Biogen and Eisai announced an annual price tag for lecanemab of $26,500. The companies’ previous Alzheimer’s drug, aducanumab or Aduhelm, gained US Food and Drug Administration approval and debuted on the market at a per-patient annual cost of $56,000 despite inconsistent results during clinical trials. Swift public backlash prompted the developers to halve the price. But in early 2022, US Centers for Medicare and Medicaid Services (CMS) declined to cover Alzheimer’s monoclonal antibody treatments, including aducanumab, except in clinical trial settings, thereby limiting treatment access among the patient population. As it stands, this decision applies to lecanemab.
An independent report by the Institute for Clinical and Economic Review (ICER) estimated that a reasonable price for lecanemab would be between $8,500 and $20,600 per patient per year. But even the upper threshold is already an overvaluation, says David Rind, ICER’s chief medical officer who was on the team that crunched the numbers. “The current price of $26,500 would not meet typical thresholds of cost-effectiveness,” he says via email.
Eisai says their pricing is justified. “Our pricing approach takes into account not only the societal value of Leqembi, but also patient affordability and health system sustainability,” an Eisai representative said in the media briefing. “When it comes to the very high unmet need and the gravity of the disease, there has been recommendations for the use of a higher willingness-to-pay threshold. And definitely this is the case for Alzheimer’s disease.”
Even a cost on the lower end of ICER’s range could translate to a huge overall spending by society on just one drug, given that over 6 million people in America have Alzheimer’s disease, Rind says in an interview. Moreover, lecanemab only delays disease progression and isn’t a cure. “I’d rather have [lecanemab] than not, but I’m not viewing that as life changing,” he says. “A drug that reversed Alzheimer’s would be worth a lot more.”
However, even with limited treatment options on the market, people with Alzheimer’s won’t immediately be stampeding towards lecanemab, says Anton Pjetur Porsteinsson, a clinical researcher at the University of Rochester Medical Center who has been involved in clinical trials of multiple monoclonal antibody candidates to treat Alzheimer’s. According to its label, lecanemab is intended only for early-stage Alzheimer’s patients with mild disease symptoms, so not every patient is eligible. Patients best poised to reap lecanemab’s benefits are those that match the profiles of participants in the drug’s Phase 3 clinical trials: Alzheimer’s patients with amyloid indications, lacking certain genetic risk factors, and not taking anticoagulants. Investigators suspect that anticoagulants contributed to at least 2 deaths during clinical trials, according to the media reports. Some patients might decline lecanemab for fear of the ARIA risks, Porsteinsson says. He estimates that about 10% of people who qualify for lecenamab will sign up in the first year. Eisai predicts that 100,000 individuals will take the drug by 2026.

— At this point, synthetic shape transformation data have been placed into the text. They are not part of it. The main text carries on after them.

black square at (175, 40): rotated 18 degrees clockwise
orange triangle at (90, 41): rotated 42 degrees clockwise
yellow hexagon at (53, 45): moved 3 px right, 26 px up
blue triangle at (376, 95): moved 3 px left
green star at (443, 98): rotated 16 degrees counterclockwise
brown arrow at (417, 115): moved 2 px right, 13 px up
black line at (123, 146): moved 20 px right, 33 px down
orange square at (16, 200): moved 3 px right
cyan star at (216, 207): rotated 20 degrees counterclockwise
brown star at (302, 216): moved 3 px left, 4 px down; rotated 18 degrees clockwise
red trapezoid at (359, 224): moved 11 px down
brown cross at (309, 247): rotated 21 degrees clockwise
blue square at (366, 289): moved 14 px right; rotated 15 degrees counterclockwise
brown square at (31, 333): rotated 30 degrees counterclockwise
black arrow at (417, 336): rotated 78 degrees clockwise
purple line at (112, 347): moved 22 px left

Three days after the FDA announcement, Eisai filed for full approval for lecanemab. The company also said that it is working with CMS to open up access for Medicare beneficiaries, a step towards reversing the agency’s blanket decision on monoclonal antibody coverage after the aducanumab controversy. For CMS to refuse lecanemab coverage “would be a grave error,” Porsteinsson says.